The controller never scales below the resource profile defaults. This prevents databases and heavy applications from being starved:

ProfileMin CPU requestMin CPU limitMin memory
lightweight50m50m64 Mi
standard100m100m128 Mi
database250m250m256 Mi
jvm100m1000m (burstable)2 Gi

The jvm profile is burstable on purpose: the request stays low so pods schedule on small nodes, but the limit is high so cold-start JIT compilation can use a full core for a few minutes without that capacity being permanently reserved. JVM apps spend most of their time idle and only need that headroom during startup.

Database services (PostgreSQL, MySQL, MongoDB, OpenSearch) automatically get the database profile.

OOM memory cap

OOM doubling is capped at 50% of total node allocatable memory (minimum 8 Gi). On a 16 GB node, the cap is 8 Gi. If an OOM-killed pod is already at the cap, the controller creates a critical alert instead of doubling further.

All values are rounded to clean boundaries: CPU to the nearest 50m, memory to the nearest 64 Mi. If rounding would produce the same value as the current setting, the controller skips the update.

Startup grace period

Pods younger than 5 minutes are excluded from CPU and memory calculations. Without this grace period, the controller would react to transient startup spikes. JVM applications, for example, often use 100% CPU during class loading and JIT compilation for several minutes before settling to idle. OOM detection is unaffected and works immediately regardless of pod age.

Saturation override

The grace period protects against transient startup noise, but a pod that is pinned at its CPU limit is not transient. The cgroup is the bottleneck. When any pod sits at 95% or more of its CPU limit, the controller bypasses both the startup grace and the 3-tick hysteresis and bumps CPU immediately.

This catches a specific failure mode: a JVM app whose CPU limit is too low to ever finish JIT compilation. Without the override, the pod would sit at 100% forever and the grace period would keep classifying it as "still starting up". With the override, the controller raises the limit on the next tick, the JIT can finish, and the pod settles to idle.

The override only triggers an increase, never a decrease. The hysteresis still applies to scale-downs.

Single-replica apps

For apps with a single replica, the controller only scales up and never scales down. Every resource change triggers a pod restart, and with one replica that means a brief outage. Scaling down is only safe with 2+ replicas, where Kubernetes performs a rolling update and at least one pod stays up.

The Scale tab in the web console shows a message explaining this when an app has one replica and auto mode is active.

Autoscaling (HPA)

Autoscaling adjusts the number of pods based on CPU and memory utilisation. It works independently from the resource controller, which adjusts CPU and memory per pod.
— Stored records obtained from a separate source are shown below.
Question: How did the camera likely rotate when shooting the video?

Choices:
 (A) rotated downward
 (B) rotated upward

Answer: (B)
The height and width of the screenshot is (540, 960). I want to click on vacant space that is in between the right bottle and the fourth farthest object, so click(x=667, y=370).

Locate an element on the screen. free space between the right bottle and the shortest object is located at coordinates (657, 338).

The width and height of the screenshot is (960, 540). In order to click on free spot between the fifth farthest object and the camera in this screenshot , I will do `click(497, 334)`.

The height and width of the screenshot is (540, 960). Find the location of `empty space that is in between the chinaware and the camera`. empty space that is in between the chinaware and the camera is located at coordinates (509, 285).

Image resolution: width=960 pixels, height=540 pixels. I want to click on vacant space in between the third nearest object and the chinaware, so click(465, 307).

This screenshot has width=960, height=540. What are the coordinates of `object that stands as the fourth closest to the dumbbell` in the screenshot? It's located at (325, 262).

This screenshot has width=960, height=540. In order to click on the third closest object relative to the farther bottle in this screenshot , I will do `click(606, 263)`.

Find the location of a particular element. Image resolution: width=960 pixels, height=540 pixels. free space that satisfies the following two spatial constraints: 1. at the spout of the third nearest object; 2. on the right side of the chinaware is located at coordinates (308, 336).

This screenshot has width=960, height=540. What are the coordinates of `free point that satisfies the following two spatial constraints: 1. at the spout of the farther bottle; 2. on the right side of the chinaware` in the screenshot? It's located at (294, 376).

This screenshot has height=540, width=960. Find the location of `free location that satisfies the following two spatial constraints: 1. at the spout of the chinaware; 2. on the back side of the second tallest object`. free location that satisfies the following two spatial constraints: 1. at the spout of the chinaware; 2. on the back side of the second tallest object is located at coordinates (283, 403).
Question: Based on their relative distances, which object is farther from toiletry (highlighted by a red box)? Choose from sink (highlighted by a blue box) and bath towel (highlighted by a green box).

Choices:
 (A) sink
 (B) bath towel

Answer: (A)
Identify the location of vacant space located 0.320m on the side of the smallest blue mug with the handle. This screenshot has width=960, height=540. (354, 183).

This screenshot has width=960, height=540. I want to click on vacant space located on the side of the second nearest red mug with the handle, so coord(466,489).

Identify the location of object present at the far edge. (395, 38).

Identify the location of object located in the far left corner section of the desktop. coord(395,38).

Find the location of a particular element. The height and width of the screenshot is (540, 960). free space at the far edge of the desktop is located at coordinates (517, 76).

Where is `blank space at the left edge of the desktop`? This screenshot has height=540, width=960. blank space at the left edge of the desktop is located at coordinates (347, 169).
Together, they give you both vertical scaling (right-sized pods) and horizontal scaling (right number of pods).

How the two controllers interact

ConcernWho owns itWhat it does
CPU and memory per podResource controller (auto mode)Monitors usage, adjusts requests and limits
Number of pods (replicas)HPA (Kubernetes built-in)Monitors utilisation %, scales between min and max
Deployment shape (image, env, volumes)App reconcilerSyncs the Deployment to match the App CR

When autoscaling is enabled, the App reconciler stops writing spec.replicas to the Deployment and lets the HPA own that field. When autoscaling is disabled, the App reconciler owns replicas again.

When to use what

The resource controller and autoscaling solve different problems. They complement each other, but you don't always need both.
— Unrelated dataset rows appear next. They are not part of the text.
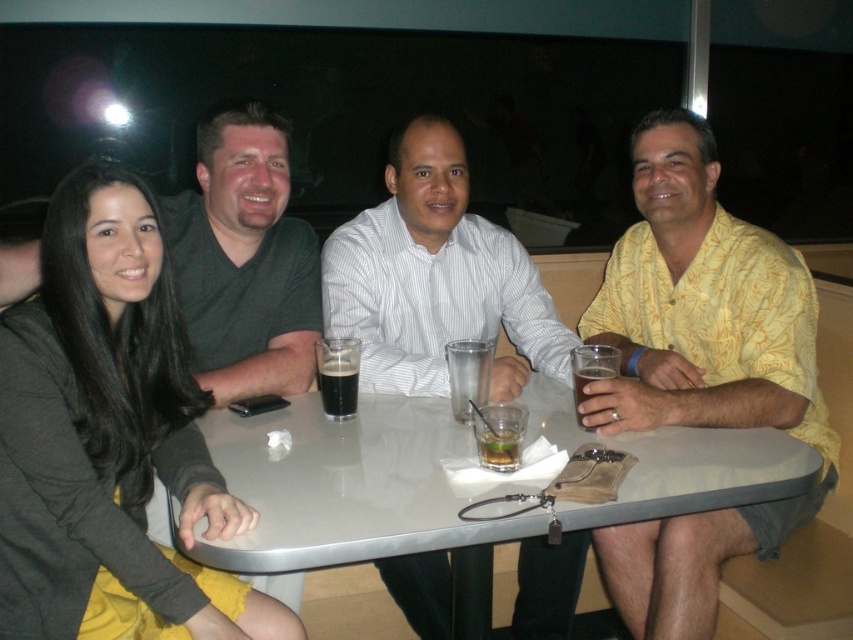 Does matte black jacket at left come behind yellow printed shirt at right?

No, it is in front of yellow printed shirt at right.

Is point (47, 465) behind point (614, 316)?

That is False.

Identify the location of matte black jacket at left. (109, 438).

Who is more forward, (627, 582) or (573, 435)?

Point (573, 435) is more forward.

Measure the distance between point (674,624) and camera.

Point (674,624) and camera are 4.99 feet apart from each other.

Where is `yellow printed shirt at right`? This screenshot has height=640, width=853. yellow printed shirt at right is located at coordinates (699, 369).

Measure the distance between white glossy table at center and camera.

A distance of 3.72 feet exists between white glossy table at center and camera.

Locate an element on the screen. The width and height of the screenshot is (853, 640). white glossy table at center is located at coordinates (347, 484).

Where is `white glossy table at center`? The width and height of the screenshot is (853, 640). white glossy table at center is located at coordinates (347, 484). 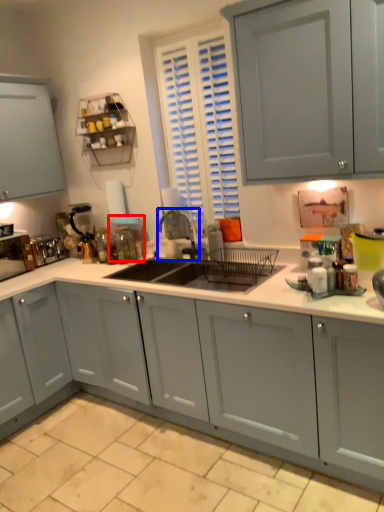 Question: Which of the following is the farthest to the observer, appliance (highlighted by a red box) or faucet (highlighted by a blue box)?

Choices:
 (A) appliance
 (B) faucet

Answer: (A) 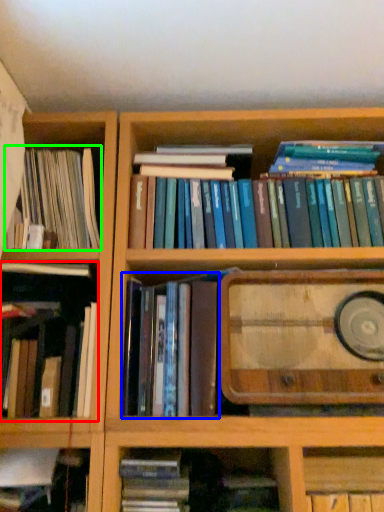 Question: Which object is the farthest from book (highlighted by a red box)? Choose among these: book (highlighted by a blue box) or book (highlighted by a green box).

Choices:
 (A) book
 (B) book

Answer: (B) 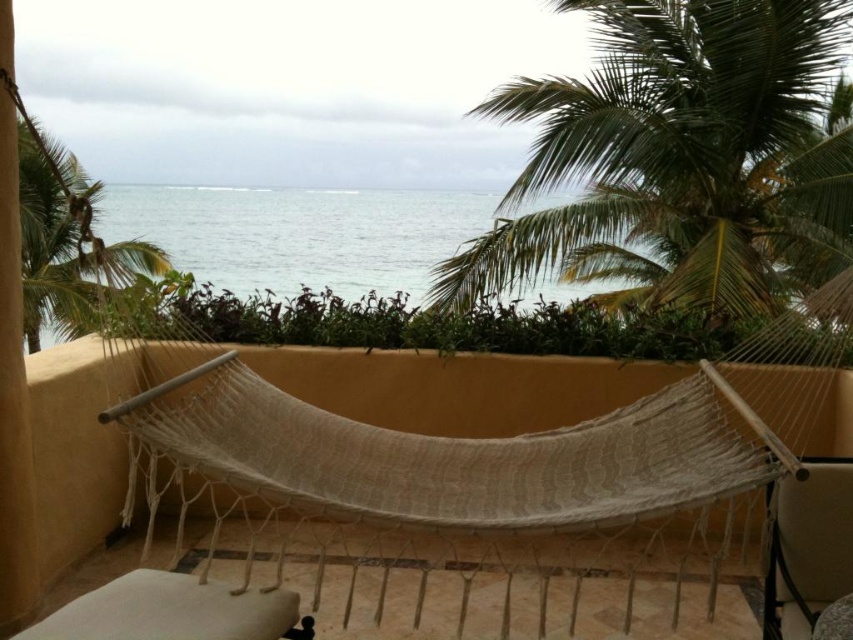 Question: Estimate the real-world distances between objects in this image. Which object is closer to the white fabric chair at lower right?

Choices:
 (A) blue water at center
 (B) green leafy palm tree at upper left
 (C) green leafy palm tree at upper right

Answer: (B)

Question: Which object is the farthest from the white fabric chair at lower right?

Choices:
 (A) blue water at center
 (B) green leafy palm tree at upper right
 (C) green leafy palm tree at upper left

Answer: (A)

Question: Which point is closer to the camera?

Choices:
 (A) (788, 492)
 (B) (202, 227)

Answer: (A)

Question: Is the position of green leafy palm tree at upper left more distant than that of white fabric chair at lower right?

Choices:
 (A) no
 (B) yes

Answer: (B)

Question: Can you confirm if blue water at center is smaller than white fabric chair at lower right?

Choices:
 (A) no
 (B) yes

Answer: (B)

Question: Can you confirm if green leafy palm tree at upper right is positioned above blue water at center?

Choices:
 (A) no
 (B) yes

Answer: (B)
Resource management only (auto mode, no autoscaling)

Best for apps with predictable traffic where you don't know the right CPU and memory values yet. Kipper figures out the right size over time. A small internal tool, a staging environment, a service that handles a steady number of background jobs. You don't need multiple replicas, you just need the pod to be the right size.

Autoscaling only (expert mode with HPA)

Best when you know exactly how much CPU and memory each pod needs, but traffic varies. A public API that gets 10 requests per second at night and 500 during business hours. You've profiled the app and set the resources yourself. You just need Kubernetes to add and remove pods as load changes.

Both together

Best for production apps where traffic varies AND you want Kipper to handle the right-sizing automatically. The resource controller finds the right CPU and memory per pod over time. The HPA handles traffic spikes by adding pods quickly, without any restarts. When a traffic spike hits, the HPA responds in seconds by adding pods. The resource controller only adjusts resources after sustained changes over minutes.
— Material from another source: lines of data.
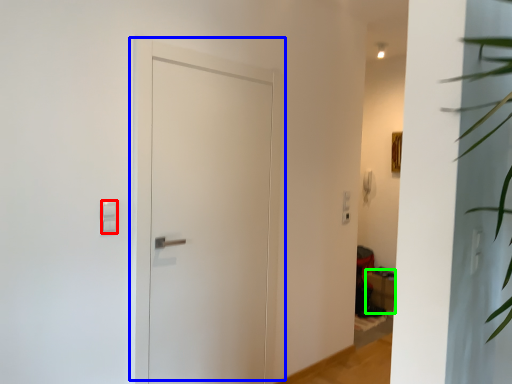 Question: Which object is positioned farthest from light switch (highlighted by a red box)? Select from door (highlighted by a blue box) and furniture (highlighted by a green box).

Choices:
 (A) door
 (B) furniture

Answer: (B) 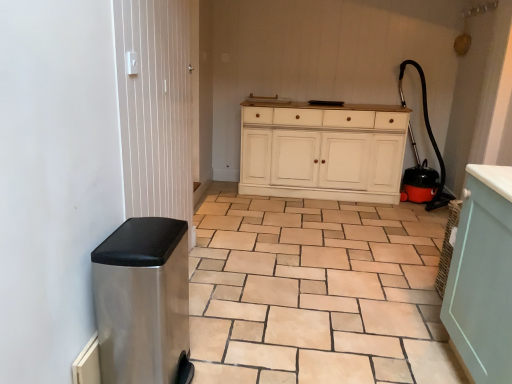 Question: From the image's perspective, does stainless steel trash can at left appear lower than metallic silver screen door at left?

Choices:
 (A) no
 (B) yes

Answer: (B)

Question: From a real-world perspective, does stainless steel trash can at left stand above metallic silver screen door at left?

Choices:
 (A) no
 (B) yes

Answer: (A)

Question: Is stainless steel trash can at left to the right of metallic silver screen door at left from the viewer's perspective?

Choices:
 (A) no
 (B) yes

Answer: (B)

Question: Is stainless steel trash can at left further to camera compared to metallic silver screen door at left?

Choices:
 (A) yes
 (B) no

Answer: (B)

Question: From a real-world perspective, is stainless steel trash can at left under metallic silver screen door at left?

Choices:
 (A) no
 (B) yes

Answer: (B)

Question: From their relative heights in the image, would you say metallic silver screen door at left is taller or shorter than slate gray ceramic tile at lower left?

Choices:
 (A) short
 (B) tall

Answer: (B)

Question: From the image's perspective, is metallic silver screen door at left located above or below slate gray ceramic tile at lower left?

Choices:
 (A) above
 (B) below

Answer: (A)

Question: Considering the relative positions of metallic silver screen door at left and slate gray ceramic tile at lower left in the image provided, is metallic silver screen door at left to the left or to the right of slate gray ceramic tile at lower left?

Choices:
 (A) right
 (B) left

Answer: (B)

Question: Considering the positions of metallic silver screen door at left and slate gray ceramic tile at lower left in the image, is metallic silver screen door at left wider or thinner than slate gray ceramic tile at lower left?

Choices:
 (A) wide
 (B) thin

Answer: (B)

Question: Is metallic silver screen door at left in front of or behind white painted wood cabinet at center in the image?

Choices:
 (A) behind
 (B) front

Answer: (B)

Question: Is metallic silver screen door at left wider or thinner than white painted wood cabinet at center?

Choices:
 (A) wide
 (B) thin

Answer: (B)

Question: Is metallic silver screen door at left to the left or to the right of white painted wood cabinet at center in the image?

Choices:
 (A) right
 (B) left

Answer: (B)

Question: Is metallic silver screen door at left taller or shorter than white painted wood cabinet at center?

Choices:
 (A) tall
 (B) short

Answer: (A)

Question: From a real-world perspective, is white painted wood cabinet at center above or below stainless steel trash can at left?

Choices:
 (A) above
 (B) below

Answer: (A)

Question: Relative to stainless steel trash can at left, is white painted wood cabinet at center in front or behind?

Choices:
 (A) behind
 (B) front

Answer: (A) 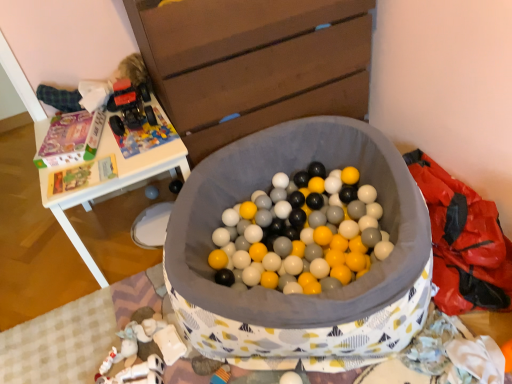 Question: Is wooden chest of drawers at upper center wider or thinner than white plastic table at upper left?

Choices:
 (A) wide
 (B) thin

Answer: (B)

Question: Is wooden chest of drawers at upper center spatially inside white plastic table at upper left, or outside of it?

Choices:
 (A) outside
 (B) inside

Answer: (A)

Question: Considering their positions, is wooden chest of drawers at upper center located in front of or behind white plastic table at upper left?

Choices:
 (A) front
 (B) behind

Answer: (A)

Question: Is white plastic table at upper left spatially inside wooden chest of drawers at upper center, or outside of it?

Choices:
 (A) inside
 (B) outside

Answer: (B)

Question: From a real-world perspective, is white plastic table at upper left physically located above or below wooden chest of drawers at upper center?

Choices:
 (A) above
 (B) below

Answer: (B)

Question: From the image's perspective, is white plastic table at upper left positioned above or below wooden chest of drawers at upper center?

Choices:
 (A) below
 (B) above

Answer: (A)

Question: Based on their positions, is white plastic table at upper left located to the left or right of wooden chest of drawers at upper center?

Choices:
 (A) left
 (B) right

Answer: (A)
Here's a typical sequence with both enabled:

  1. App starts with standard profile defaults (250m CPU, 256Mi memory)
  2. Resource controller watches usage over a few minutes and adjusts. Maybe the app actually needs 500m CPU. That triggers one rolling restart, but the HPA ensures 2+ pods, so there's no downtime.
  3. A traffic spike hits. CPU goes above 70% across all pods.
  4. The HPA adds pods within seconds. No restarts, just more pods handling requests.
  5. The resource controller still watches per-pod usage. While the HPA has scaled out, the controller will not decrease per-pod resources (more pods doesn't justify shrinking each one), but it can still increase CPU or memory if pods are saturated. This handles the case where horizontal scaling alone is not enough, for example JVM apps stuck at a too-low per-pod CPU ceiling.
  6. Traffic drops. The HPA removes the extra pods.
  7. If baseline usage is still higher than before, the resource controller will eventually adjust. But only after sustained readings, not from a temporary spike.

Common scenarios

Your situationRecommended setup
Small internal tool, one userAuto mode only, 1 replica
Staging environment, testingAuto mode only, 1 replica
Production API, steady trafficAuto mode, 2 replicas (no autoscaling)
Production API, variable trafficAuto mode + autoscaling, min 2 / max 5
JVM app you've already tunedExpert mode + autoscaling
Database or cacheAuto mode only (databases should not be horizontally scaled)
Batch worker, periodic spikesAuto mode + autoscaling based on CPU

Enabling autoscaling

From the Scale tab in the web console, toggle Autoscaling on. Set the minimum and maximum replicas and a CPU target percentage. Click Save autoscaling.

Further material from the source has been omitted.